━━ Data in this exercise

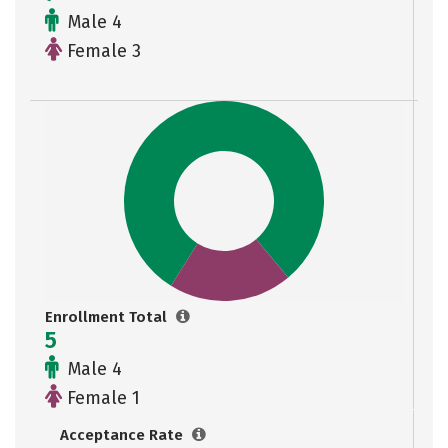
Male 4
Female 3
Enrollment Total
5
Male 4
Female 1
Acceptance Rate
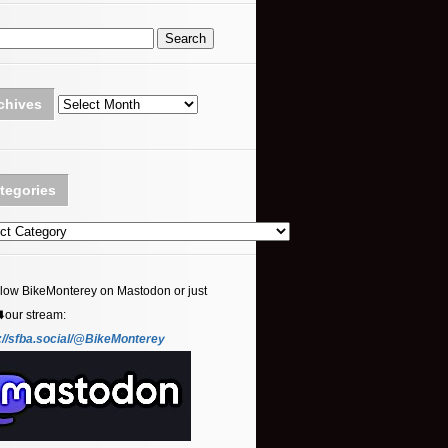
Archives
chives
tegories
ories
llow BikeMonterey on Mastodon or just
⬇️our stream:
://sfba.social/@BikeMonterey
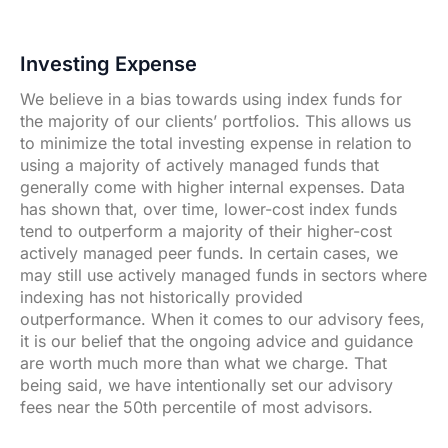
Investing Expense
We believe in a bias towards using index funds for
the majority of our clients’ portfolios. This allows us
to minimize the total investing expense in relation to
using a majority of actively managed funds that
generally come with higher internal expenses. Data
has shown that, over time, lower-cost index funds
tend to outperform a majority of their higher-cost
actively managed peer funds. In certain cases, we
may still use actively managed funds in sectors where
indexing has not historically provided
outperformance. When it comes to our advisory fees,
it is our belief that the ongoing advice and guidance
are worth much more than what we charge. That
being said, we have intentionally set our advisory
fees near the 50th percentile of most advisors.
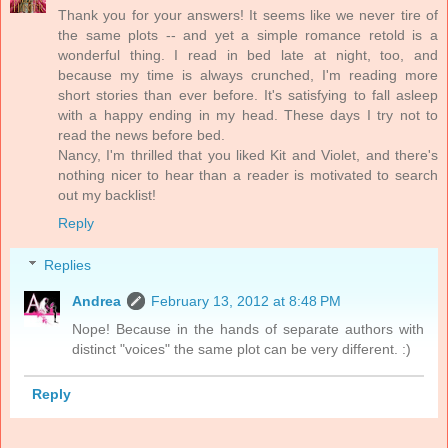
Thank you for your answers! It seems like we never tire of
the same plots -- and yet a simple romance retold is a
wonderful thing. I read in bed late at night, too, and
because my time is always crunched, I'm reading more
short stories than ever before. It's satisfying to fall asleep
with a happy ending in my head. These days I try not to
read the news before bed.
Nancy, I'm thrilled that you liked Kit and Violet, and there's
nothing nicer to hear than a reader is motivated to search
out my backlist!
Reply
Replies
Andrea
February 13, 2012 at 8:48 PM
Nope! Because in the hands of separate authors with
distinct "voices" the same plot can be very different. :)
Reply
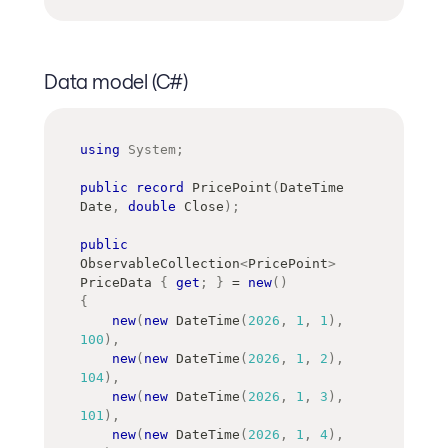
Data model (C#)
using
System
;
public
record
PricePoint
(
DateTime
Date
,
double
 Close
)
;
public
ObservableCollection
<
PricePoint
>
PriceData 
{
get
;
}
=
new
(
)
{
new
(
new
DateTime
(
2026
,
1
,
1
)
,
100
)
,
new
(
new
DateTime
(
2026
,
1
,
2
)
,
104
)
,
new
(
new
DateTime
(
2026
,
1
,
3
)
,
101
)
,
new
(
new
DateTime
(
2026
,
1
,
4
)
,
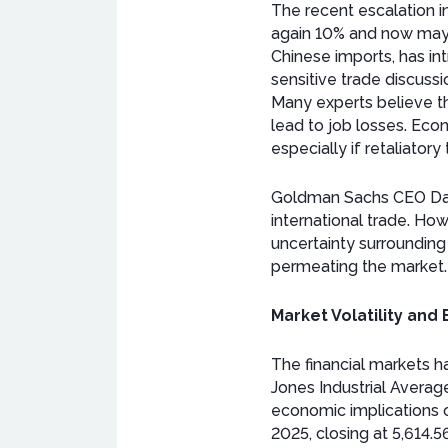
The recent escalation i
again 10% and now mayb
Chinese imports, has int
sensitive trade discussi
Many experts believe th
lead to job losses. Econ
especially if retaliator
Goldman Sachs CEO David
international trade. H
uncertainty surrounding
permeating the market.
Market Volatility and
The financial markets h
Jones Industrial Averag
economic implications o
2025, closing at 5,614.56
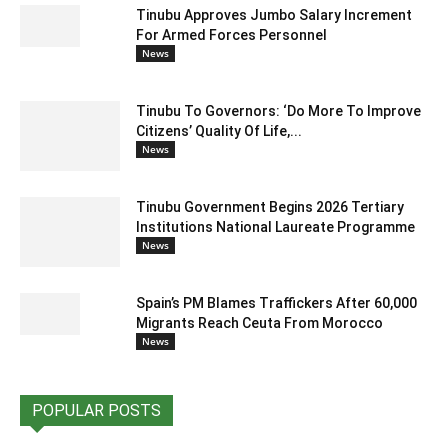
Tinubu Approves Jumbo Salary Increment
For Armed Forces Personnel
News
Tinubu To Governors: ‘Do More To Improve
Citizens’ Quality Of Life,...
News
Tinubu Government Begins 2026 Tertiary
Institutions National Laureate Programme
News
Spain’s PM Blames Traffickers After 60,000
Migrants Reach Ceuta From Morocco
News
POPULAR POSTS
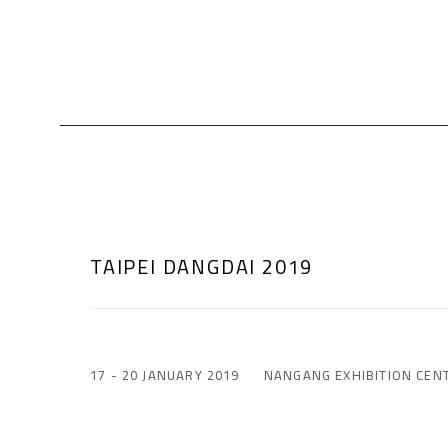
TAIPEI DANGDAI 2019
17 - 20 JANUARY 2019
NANGANG EXHIBITION CEN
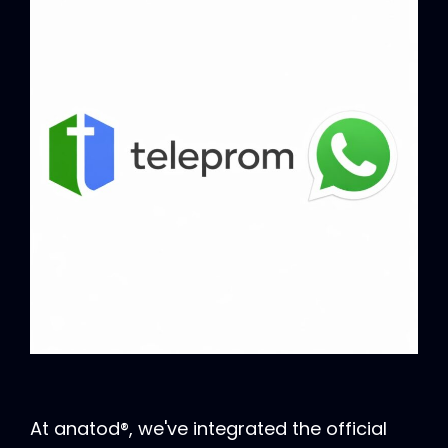
At anatod®, we've integrated the official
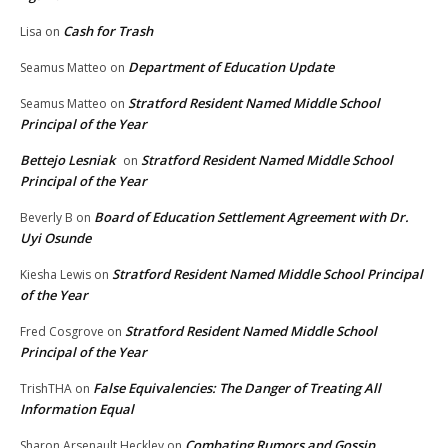
Cash for Trash
Lisa
on
Department of Education Update
Seamus Matteo
on
Stratford Resident Named Middle School
Seamus Matteo
on
Principal of the Year
Bettejo Lesniak
Stratford Resident Named Middle School
on
Principal of the Year
Board of Education Settlement Agreement with Dr.
Beverly B
on
Uyi Osunde
Stratford Resident Named Middle School Principal
Kiesha Lewis
on
of the Year
Stratford Resident Named Middle School
Fred Cosgrove
on
Principal of the Year
False Equivalencies: The Danger of Treating All
TrishTHA
on
Information Equal
Combating Rumors and Gossip
Sharon Arsenault Heckley
on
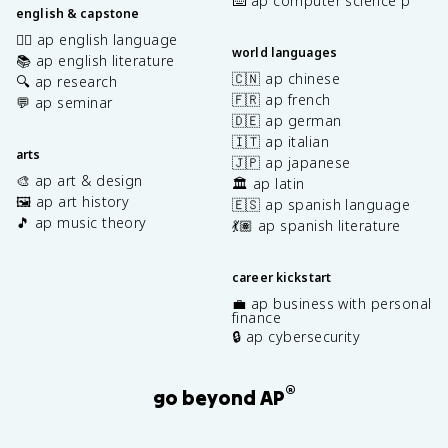
⌨️ ap computer science p
english & capstone
✍🏽 ap english language
world languages
📚 ap english literature
🇨🇳 ap chinese
🔍 ap research
🇫🇷 ap french
💬 ap seminar
🇩🇪 ap german
🇮🇹 ap italian
arts
🇯🇵 ap japanese
🎨 ap art & design
🏛️ ap latin
🖼️ ap art history
🇪🇸 ap spanish language
🎵 ap music theory
💃🏽 ap spanish literature
career kickstart
💼 ap business with personal
finance
🔒 ap cybersecurity
®
go beyond AP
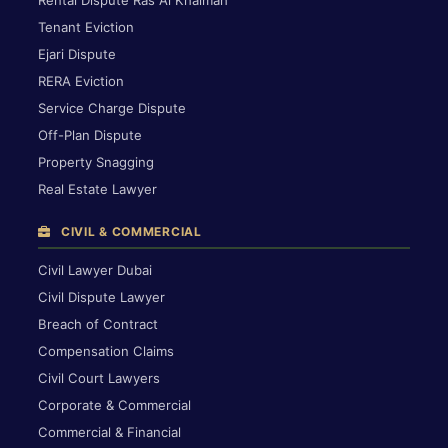
Rental Dispute Ras Al Khaimah
Tenant Eviction
Ejari Dispute
RERA Eviction
Service Charge Dispute
Off-Plan Dispute
Property Snagging
Real Estate Lawyer
CIVIL & COMMERCIAL
Civil Lawyer Dubai
Civil Dispute Lawyer
Breach of Contract
Compensation Claims
Civil Court Lawyers
Corporate & Commercial
Commercial & Financial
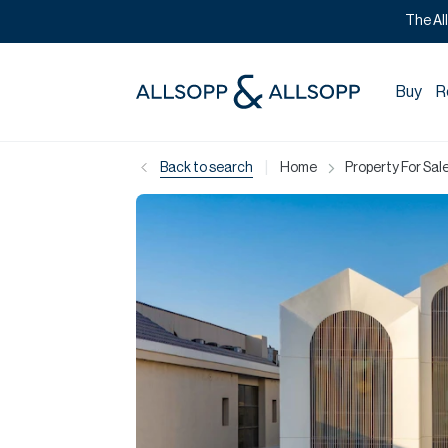
The Al
Buy
R
|
Back to search
Home
Property For Sale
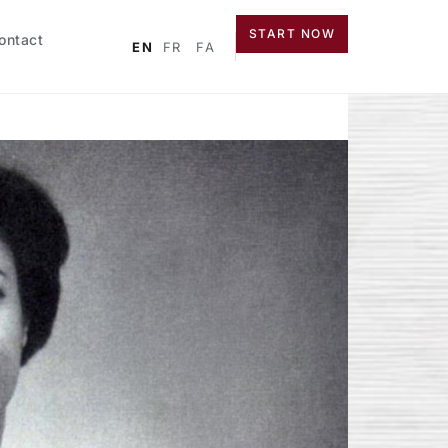
START NOW
ontact
EN
FR
FA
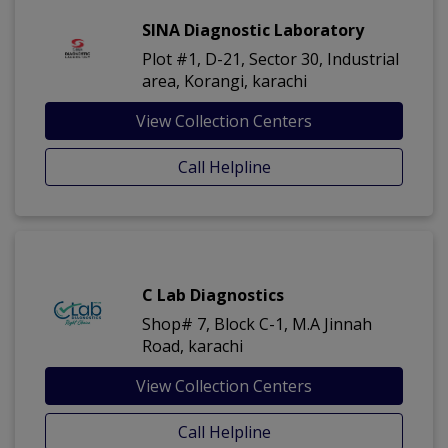
SINA Diagnostic Laboratory
Plot #1, D-21, Sector 30, Industrial
area, Korangi, karachi
View Collection Centers
Call Helpline
C Lab Diagnostics
Shop# 7, Block C-1, M.A Jinnah
Road, karachi
View Collection Centers
Call Helpline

━━━━

> [Exercise directions] A single number is the answer here: how many lines above carry the string "actively"?

> [Response area] 3